Kineas se acurrucó al lado de Diodoro, que no dormía.
—¿De qué tenemos miedo? Has pagado el tributo; con nuestros caballos, que conste.
Kineas pensó si fingir que dormía y no contestar, convencido de que todos los hombres que había en la tienda estaban pendientes de una pregunta que sólo Diodoro podía hacerle. Finalmente dijo:
—No lo sé. Ha sido simpática. Más franca que muchos oligarcas. Pero cuando ha visto esos malditos broches…, me temo que he desencadenado algo. Y quiero llegar a Olbia antes de lo que sea que vaya a ocurrir.
Diodoro silbó bajito.
—Tú eres el capitán —dijo.
«Y que lo digas», pensó Kineas, y se dispuso a dormir.
Ártemis, desnuda, su ancha espalda y estrecha cintura tan bien recordadas. Él se le acercó por detrás, la verga dura como la madera, como algo que un actor se pondría, y ella se volvió y le sonrió por encima del hombro, pero al volverse era la noble asagatje, la gargantilla de oro le ocultaba los pechos, y le habló con ira, diciendo palabras que sonaron cual gruñidos, y en cada mano sostenía uno de los broches, y le clavó los alfileres en los ojos…
Se despertó con la mano de Diodoro tapándole la boca.
—Estabas chillando —dijo Diodoro.
Kineas se tumbó de nuevo, temblando. Sabía que tenía sueños más vívidos que los demás hombres, y sabía que se los enviaban los dioses, pero, no obstante, a menudo le inquietaban.
Cuando se hubo serenado se levantó, cogió su copa de plata de una bolsa y la llenó de vino de su frasco, se alejó caminando por la playa y vació la copa entera en el mar a modo de libación.
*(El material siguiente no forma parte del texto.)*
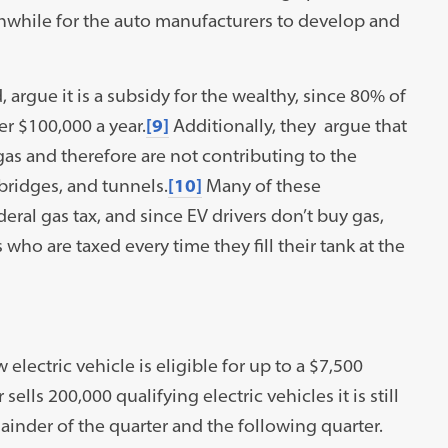
thwhile for the auto manufacturers to develop and
, argue it is a subsidy for the wealthy, since 80% of
er $100,000 a year.
[9]
Additionally, they argue that
gas and therefore are not contributing to the
bridges, and tunnels.
[10]
Many of these
deral gas tax, and since EV drivers don’t buy gas,
who are taxed every time they fill their tank at the
electric vehicle is eligible for up to a $7,500
lls 200,000 qualifying electric vehicles it is still
emainder of the quarter and the following quarter.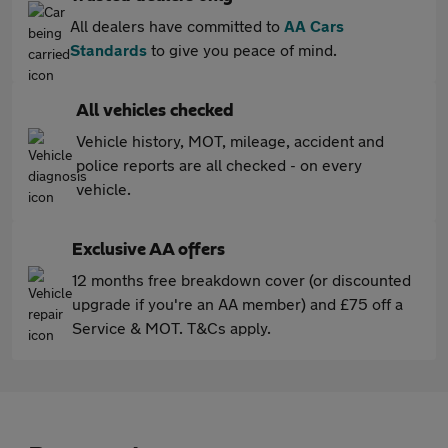
All dealers have committed to
AA Cars
Standards
to give you peace of mind.
All vehicles checked
Vehicle history, MOT, mileage, accident and
police reports are all checked - on every
vehicle.
Exclusive AA offers
12 months free breakdown cover (or discounted
upgrade if you're an AA member) and £75 off a
Service & MOT. T&Cs apply.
Y rezó.
Olbia destacaba en la costa baja del Euxino como una estatua pintada en un mercado polvoriento. Desde donde estaba sentado Kineas, sobre un acantilado al otro lado del gran río Borístenes, veía una larga península que se adentraba en el mar desde la lejana costa. Una cortina de humo de mil chimeneas cubría la ciudad como polvo u hollín, pero el templo de Apolo se alzaba con prístino esplendor en lo alto de una empinada colina en el istmo de la península cuya punta llenaba la ciudad, con macizas murallas tan altas como tres hombres: las murallas más altas que Kineas había visto desde el sitio de Tiro. Las murallas parecían fuera de lugar, desproporcionadas para el tamaño de la plaza y la ubicación de la ciudad. Y la ciudad se derramaba extramuros, casas pequeñas y edificios de adobe llenaban el terreno desde la base de las murallas hasta la colina del templo, un suburbio mal defendido que tendría que ser sacrificado en caso de sitio. Olbia tenía dos puertos, uno a cada lado de la península, y los delfines, el símbolo de la ciudad, retozaban en el agua bajo el acantilado y resplandecían dorados en los lejanos pilares de mármol de las puertas de la ciudad.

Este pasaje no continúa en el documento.